### [DATA TO EXAMINE]
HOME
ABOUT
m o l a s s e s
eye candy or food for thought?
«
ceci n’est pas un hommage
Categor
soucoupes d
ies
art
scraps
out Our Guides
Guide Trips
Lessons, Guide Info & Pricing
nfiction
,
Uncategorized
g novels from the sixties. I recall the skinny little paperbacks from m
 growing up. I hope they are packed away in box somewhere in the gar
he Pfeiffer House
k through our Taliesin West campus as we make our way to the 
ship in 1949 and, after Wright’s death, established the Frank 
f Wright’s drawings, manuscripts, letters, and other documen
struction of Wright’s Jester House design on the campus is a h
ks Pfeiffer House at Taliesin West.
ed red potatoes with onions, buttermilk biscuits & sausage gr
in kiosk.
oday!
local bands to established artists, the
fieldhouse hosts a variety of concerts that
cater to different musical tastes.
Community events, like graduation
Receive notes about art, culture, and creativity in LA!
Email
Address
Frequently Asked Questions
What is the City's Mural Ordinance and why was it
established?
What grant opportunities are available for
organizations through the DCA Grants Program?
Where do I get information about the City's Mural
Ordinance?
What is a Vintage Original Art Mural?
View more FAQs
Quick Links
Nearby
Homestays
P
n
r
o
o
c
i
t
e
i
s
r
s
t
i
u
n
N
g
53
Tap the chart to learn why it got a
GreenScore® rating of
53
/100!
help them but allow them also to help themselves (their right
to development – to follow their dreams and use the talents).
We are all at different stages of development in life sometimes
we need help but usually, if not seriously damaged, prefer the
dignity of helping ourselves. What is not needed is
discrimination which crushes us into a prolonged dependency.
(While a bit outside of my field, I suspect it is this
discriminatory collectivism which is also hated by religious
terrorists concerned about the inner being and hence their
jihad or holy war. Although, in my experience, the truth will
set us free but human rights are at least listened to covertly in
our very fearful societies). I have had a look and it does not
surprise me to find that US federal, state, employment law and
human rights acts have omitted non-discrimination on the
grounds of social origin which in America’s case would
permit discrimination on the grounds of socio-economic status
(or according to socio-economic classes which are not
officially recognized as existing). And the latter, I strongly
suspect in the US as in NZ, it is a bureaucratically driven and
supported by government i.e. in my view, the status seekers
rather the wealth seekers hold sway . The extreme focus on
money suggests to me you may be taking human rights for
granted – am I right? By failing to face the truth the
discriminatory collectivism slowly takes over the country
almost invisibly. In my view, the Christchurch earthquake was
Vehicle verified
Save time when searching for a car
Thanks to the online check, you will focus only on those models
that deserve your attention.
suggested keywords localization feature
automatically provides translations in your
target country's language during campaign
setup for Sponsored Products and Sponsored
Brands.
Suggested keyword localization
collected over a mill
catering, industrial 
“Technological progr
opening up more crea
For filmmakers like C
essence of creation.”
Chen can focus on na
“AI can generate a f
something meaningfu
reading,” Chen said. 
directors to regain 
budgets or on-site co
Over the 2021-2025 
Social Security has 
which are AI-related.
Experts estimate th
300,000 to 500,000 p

...

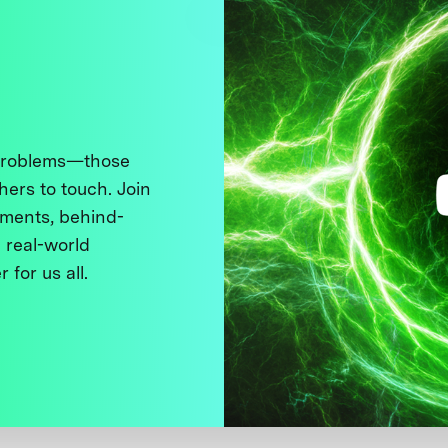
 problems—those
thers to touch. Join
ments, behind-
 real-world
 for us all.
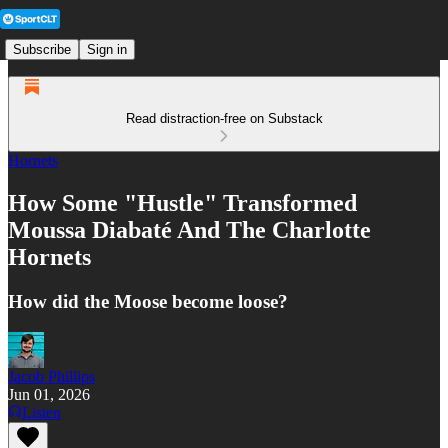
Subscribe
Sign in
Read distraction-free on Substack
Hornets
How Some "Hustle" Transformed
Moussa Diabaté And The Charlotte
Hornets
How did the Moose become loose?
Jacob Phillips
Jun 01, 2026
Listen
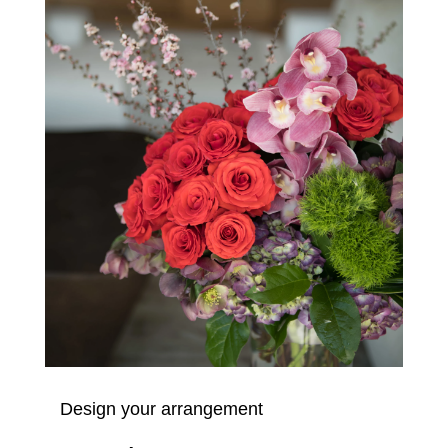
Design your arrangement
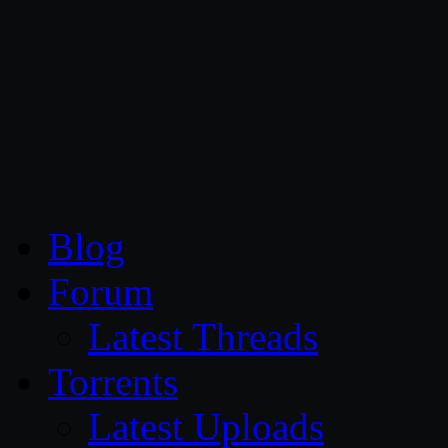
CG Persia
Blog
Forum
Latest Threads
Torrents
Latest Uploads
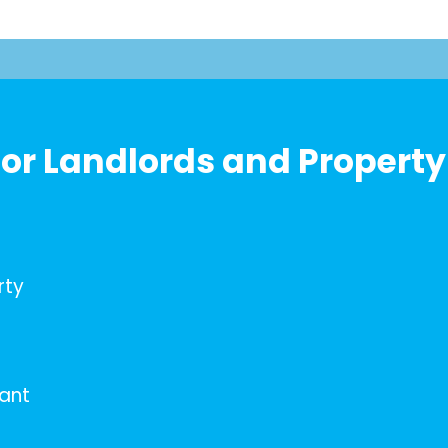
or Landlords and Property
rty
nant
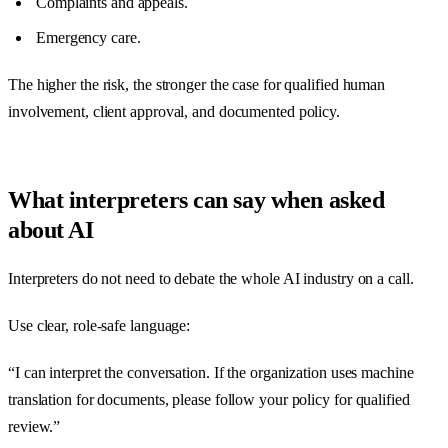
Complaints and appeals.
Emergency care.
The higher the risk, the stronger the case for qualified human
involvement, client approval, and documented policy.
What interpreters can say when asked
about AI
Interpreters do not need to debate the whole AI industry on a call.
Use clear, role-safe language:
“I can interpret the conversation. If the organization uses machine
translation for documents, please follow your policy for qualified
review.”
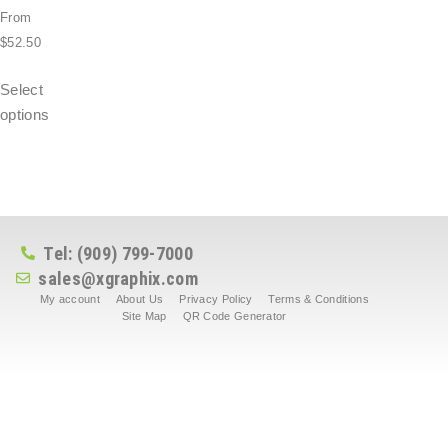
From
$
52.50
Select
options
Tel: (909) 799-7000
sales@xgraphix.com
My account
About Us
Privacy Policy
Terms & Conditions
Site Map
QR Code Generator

--

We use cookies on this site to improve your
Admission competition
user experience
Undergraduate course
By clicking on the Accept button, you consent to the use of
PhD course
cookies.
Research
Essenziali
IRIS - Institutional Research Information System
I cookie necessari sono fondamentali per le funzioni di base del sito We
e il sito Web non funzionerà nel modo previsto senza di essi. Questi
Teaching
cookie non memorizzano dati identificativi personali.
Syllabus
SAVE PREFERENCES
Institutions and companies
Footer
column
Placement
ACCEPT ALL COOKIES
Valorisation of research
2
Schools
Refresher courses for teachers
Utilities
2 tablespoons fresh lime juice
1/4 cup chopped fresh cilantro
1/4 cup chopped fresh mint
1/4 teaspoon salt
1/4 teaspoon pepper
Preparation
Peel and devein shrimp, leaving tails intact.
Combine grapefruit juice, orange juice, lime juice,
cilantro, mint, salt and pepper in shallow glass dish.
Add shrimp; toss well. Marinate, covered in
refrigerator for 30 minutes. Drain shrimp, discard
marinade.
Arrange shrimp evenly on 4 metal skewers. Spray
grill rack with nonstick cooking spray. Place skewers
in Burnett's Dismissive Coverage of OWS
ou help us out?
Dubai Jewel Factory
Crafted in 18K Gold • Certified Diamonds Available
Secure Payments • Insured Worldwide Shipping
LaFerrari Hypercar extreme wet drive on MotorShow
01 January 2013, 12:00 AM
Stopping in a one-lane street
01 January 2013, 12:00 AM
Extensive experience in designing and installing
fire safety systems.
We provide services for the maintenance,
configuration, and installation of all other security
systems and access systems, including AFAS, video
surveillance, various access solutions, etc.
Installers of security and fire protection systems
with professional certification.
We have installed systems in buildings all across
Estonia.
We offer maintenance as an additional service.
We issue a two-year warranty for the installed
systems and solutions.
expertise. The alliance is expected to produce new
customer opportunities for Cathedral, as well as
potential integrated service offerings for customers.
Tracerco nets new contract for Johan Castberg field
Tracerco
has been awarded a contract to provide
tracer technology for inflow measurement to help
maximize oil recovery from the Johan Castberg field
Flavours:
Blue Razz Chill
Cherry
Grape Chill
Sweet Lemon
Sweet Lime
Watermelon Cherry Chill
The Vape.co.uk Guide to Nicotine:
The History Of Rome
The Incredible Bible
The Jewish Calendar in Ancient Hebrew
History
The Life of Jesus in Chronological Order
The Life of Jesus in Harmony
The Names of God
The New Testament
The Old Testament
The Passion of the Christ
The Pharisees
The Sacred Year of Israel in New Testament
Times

### [ASSIGNMENT]
When a line in the listing has the word "installed", return that line.

### [ANSWER FOR THE TASK]
We have installed systems in buildings all across
We issue a two-year warranty for the installed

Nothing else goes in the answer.